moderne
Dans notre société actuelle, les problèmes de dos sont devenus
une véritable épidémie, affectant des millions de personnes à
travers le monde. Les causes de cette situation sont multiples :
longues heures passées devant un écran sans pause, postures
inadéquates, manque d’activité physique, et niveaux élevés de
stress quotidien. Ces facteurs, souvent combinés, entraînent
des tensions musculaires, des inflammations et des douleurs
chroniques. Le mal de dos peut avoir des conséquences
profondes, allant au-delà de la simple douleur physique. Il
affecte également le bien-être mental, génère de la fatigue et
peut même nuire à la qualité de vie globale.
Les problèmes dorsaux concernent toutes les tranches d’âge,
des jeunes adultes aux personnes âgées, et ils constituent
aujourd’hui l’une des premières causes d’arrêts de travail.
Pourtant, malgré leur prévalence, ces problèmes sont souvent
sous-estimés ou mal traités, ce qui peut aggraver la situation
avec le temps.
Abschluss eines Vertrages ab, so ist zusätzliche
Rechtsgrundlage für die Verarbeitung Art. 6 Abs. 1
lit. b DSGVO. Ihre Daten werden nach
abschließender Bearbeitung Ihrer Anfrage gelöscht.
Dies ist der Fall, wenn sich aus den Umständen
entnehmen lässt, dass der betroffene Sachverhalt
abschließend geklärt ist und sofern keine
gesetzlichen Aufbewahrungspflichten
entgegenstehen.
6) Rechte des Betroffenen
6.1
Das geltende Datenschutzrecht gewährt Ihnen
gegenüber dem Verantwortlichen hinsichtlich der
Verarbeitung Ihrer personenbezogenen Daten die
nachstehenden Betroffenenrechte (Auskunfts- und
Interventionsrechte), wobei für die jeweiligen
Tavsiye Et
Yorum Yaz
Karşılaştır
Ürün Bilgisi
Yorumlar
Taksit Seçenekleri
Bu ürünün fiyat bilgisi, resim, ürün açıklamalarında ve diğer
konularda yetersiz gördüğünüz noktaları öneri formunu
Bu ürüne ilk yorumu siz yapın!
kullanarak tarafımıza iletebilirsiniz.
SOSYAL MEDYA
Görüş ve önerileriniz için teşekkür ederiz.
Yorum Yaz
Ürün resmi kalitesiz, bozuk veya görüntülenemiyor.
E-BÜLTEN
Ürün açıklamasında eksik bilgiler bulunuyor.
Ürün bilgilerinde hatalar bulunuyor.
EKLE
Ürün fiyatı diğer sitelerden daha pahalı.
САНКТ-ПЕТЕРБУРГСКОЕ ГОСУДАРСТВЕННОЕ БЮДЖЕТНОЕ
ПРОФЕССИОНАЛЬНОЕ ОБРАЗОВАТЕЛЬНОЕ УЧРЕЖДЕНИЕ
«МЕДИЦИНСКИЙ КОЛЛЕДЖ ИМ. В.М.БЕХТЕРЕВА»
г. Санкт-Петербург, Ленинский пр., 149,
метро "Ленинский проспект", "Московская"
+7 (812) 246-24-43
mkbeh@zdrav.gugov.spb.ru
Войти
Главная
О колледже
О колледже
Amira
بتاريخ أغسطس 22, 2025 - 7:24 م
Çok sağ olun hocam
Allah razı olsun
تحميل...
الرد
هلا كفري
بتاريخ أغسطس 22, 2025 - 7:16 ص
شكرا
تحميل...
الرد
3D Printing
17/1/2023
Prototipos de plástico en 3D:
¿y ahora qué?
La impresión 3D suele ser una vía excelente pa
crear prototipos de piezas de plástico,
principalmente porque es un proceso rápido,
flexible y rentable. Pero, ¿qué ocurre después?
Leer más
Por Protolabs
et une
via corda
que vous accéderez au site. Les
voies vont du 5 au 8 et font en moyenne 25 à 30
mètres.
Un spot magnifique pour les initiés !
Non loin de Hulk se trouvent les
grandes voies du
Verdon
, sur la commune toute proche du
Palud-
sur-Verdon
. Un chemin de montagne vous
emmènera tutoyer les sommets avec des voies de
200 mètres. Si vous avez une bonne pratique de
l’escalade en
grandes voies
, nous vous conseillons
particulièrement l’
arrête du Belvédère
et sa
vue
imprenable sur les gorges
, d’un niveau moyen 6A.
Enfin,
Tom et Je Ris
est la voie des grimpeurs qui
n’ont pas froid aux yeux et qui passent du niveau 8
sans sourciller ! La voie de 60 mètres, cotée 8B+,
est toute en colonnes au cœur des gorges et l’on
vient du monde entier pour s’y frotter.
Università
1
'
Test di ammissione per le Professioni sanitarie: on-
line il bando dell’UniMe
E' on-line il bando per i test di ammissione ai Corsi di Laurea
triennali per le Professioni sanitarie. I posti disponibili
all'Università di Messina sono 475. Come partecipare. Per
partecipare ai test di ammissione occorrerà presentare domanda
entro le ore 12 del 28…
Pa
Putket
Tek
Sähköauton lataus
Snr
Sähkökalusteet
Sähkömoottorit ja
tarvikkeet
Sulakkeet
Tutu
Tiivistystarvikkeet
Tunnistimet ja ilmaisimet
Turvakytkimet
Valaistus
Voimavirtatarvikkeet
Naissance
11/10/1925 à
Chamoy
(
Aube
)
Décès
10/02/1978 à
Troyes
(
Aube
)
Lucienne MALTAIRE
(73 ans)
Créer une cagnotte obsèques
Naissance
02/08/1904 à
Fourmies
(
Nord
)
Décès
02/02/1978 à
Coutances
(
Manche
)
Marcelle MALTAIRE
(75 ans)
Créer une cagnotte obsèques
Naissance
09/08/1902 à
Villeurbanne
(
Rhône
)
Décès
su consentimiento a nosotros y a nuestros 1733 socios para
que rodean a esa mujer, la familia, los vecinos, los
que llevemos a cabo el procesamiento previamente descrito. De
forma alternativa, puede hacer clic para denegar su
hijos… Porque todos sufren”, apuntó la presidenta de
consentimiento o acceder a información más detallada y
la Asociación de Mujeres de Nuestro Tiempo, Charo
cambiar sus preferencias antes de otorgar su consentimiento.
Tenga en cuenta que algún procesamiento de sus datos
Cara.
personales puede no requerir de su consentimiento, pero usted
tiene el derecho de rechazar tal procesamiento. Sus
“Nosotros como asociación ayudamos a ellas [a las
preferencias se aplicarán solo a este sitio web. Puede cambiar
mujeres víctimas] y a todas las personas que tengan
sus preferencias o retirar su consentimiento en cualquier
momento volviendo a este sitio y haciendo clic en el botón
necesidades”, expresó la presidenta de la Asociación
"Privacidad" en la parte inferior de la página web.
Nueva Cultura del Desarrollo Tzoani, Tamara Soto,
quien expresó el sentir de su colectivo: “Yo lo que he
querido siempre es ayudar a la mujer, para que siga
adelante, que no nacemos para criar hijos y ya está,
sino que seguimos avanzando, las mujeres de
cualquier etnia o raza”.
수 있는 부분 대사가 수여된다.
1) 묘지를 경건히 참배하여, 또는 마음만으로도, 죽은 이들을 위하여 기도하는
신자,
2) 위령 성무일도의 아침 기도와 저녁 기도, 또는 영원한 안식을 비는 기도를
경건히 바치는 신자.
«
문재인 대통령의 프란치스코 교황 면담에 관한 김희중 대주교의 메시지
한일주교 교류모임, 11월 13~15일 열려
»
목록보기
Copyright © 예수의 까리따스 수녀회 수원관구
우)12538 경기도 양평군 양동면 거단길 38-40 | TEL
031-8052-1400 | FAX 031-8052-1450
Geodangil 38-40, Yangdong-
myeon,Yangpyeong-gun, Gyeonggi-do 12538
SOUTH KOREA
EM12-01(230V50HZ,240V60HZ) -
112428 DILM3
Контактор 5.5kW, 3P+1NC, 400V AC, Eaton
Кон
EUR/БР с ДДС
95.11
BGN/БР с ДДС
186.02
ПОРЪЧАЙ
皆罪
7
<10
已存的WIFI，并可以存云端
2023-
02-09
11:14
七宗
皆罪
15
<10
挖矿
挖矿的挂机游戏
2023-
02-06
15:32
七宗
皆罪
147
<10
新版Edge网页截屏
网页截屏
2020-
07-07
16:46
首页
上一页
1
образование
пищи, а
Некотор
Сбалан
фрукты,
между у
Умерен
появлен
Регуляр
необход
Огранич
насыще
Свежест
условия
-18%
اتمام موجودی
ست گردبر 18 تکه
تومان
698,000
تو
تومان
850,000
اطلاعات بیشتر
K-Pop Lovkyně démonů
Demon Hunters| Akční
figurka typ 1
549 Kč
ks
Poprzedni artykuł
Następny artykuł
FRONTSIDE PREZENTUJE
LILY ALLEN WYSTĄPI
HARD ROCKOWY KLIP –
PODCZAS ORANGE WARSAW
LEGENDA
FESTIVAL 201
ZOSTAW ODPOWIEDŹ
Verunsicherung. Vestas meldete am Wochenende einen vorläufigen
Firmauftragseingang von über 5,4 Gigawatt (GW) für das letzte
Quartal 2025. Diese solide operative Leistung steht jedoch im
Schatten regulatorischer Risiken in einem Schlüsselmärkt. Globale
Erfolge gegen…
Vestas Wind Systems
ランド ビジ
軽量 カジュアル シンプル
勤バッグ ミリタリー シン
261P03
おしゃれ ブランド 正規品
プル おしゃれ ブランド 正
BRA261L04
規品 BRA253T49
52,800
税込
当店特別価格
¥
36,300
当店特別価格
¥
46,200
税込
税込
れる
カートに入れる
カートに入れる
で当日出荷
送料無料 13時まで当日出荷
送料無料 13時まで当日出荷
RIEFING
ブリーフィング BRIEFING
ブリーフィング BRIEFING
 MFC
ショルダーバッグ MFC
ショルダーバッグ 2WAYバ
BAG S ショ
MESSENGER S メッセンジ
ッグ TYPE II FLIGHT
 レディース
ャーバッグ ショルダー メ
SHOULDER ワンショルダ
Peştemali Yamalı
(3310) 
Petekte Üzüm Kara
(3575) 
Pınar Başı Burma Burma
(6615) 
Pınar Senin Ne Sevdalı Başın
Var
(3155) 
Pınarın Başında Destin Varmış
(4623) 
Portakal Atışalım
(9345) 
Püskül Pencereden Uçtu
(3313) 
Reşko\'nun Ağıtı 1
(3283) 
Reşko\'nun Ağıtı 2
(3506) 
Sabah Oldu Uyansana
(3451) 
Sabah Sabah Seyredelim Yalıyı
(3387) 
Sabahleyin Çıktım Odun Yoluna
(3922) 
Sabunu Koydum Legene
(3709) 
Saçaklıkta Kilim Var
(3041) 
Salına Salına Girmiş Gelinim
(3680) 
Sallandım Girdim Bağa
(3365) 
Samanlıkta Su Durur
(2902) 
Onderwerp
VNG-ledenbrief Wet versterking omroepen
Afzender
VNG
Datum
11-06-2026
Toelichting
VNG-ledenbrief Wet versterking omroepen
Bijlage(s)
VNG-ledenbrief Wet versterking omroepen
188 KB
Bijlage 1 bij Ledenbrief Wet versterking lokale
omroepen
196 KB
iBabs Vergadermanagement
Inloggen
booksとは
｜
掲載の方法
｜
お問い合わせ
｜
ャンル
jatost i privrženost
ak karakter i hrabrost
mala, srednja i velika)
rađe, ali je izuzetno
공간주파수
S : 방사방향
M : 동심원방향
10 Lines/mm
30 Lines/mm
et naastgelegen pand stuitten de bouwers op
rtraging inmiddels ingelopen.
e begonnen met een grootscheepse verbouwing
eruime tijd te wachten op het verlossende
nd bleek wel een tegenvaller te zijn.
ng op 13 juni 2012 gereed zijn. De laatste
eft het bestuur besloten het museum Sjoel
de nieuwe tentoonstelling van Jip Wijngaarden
---
**PROBLEM**
Copy nothing beyond the line containing "lit. b DSGVO. Ihre Daten werden nach". Transcribe exactly from the first line of the entries down to that line, inclusive.

**EXERCISE RESULT**
moderne
Dans notre société actuelle, les problèmes de dos sont devenus
une véritable épidémie, affectant des millions de personnes à
travers le monde. Les causes de cette situation sont multiples :
longues heures passées devant un écran sans pause, postures
inadéquates, manque d’activité physique, et niveaux élevés de
stress quotidien. Ces facteurs, souvent combinés, entraînent
des tensions musculaires, des inflammations et des douleurs
chroniques. Le mal de dos peut avoir des conséquences
profondes, allant au-delà de la simple douleur physique. Il
affecte également le bien-être mental, génère de la fatigue et
peut même nuire à la qualité de vie globale.
Les problèmes dorsaux concernent toutes les tranches d’âge,
des jeunes adultes aux personnes âgées, et ils constituent
aujourd’hui l’une des premières causes d’arrêts de travail.
Pourtant, malgré leur prévalence, ces problèmes sont souvent
sous-estimés ou mal traités, ce qui peut aggraver la situation
avec le temps.
Abschluss eines Vertrages ab, so ist zusätzliche
Rechtsgrundlage für die Verarbeitung Art. 6 Abs. 1
lit. b DSGVO. Ihre Daten werden nach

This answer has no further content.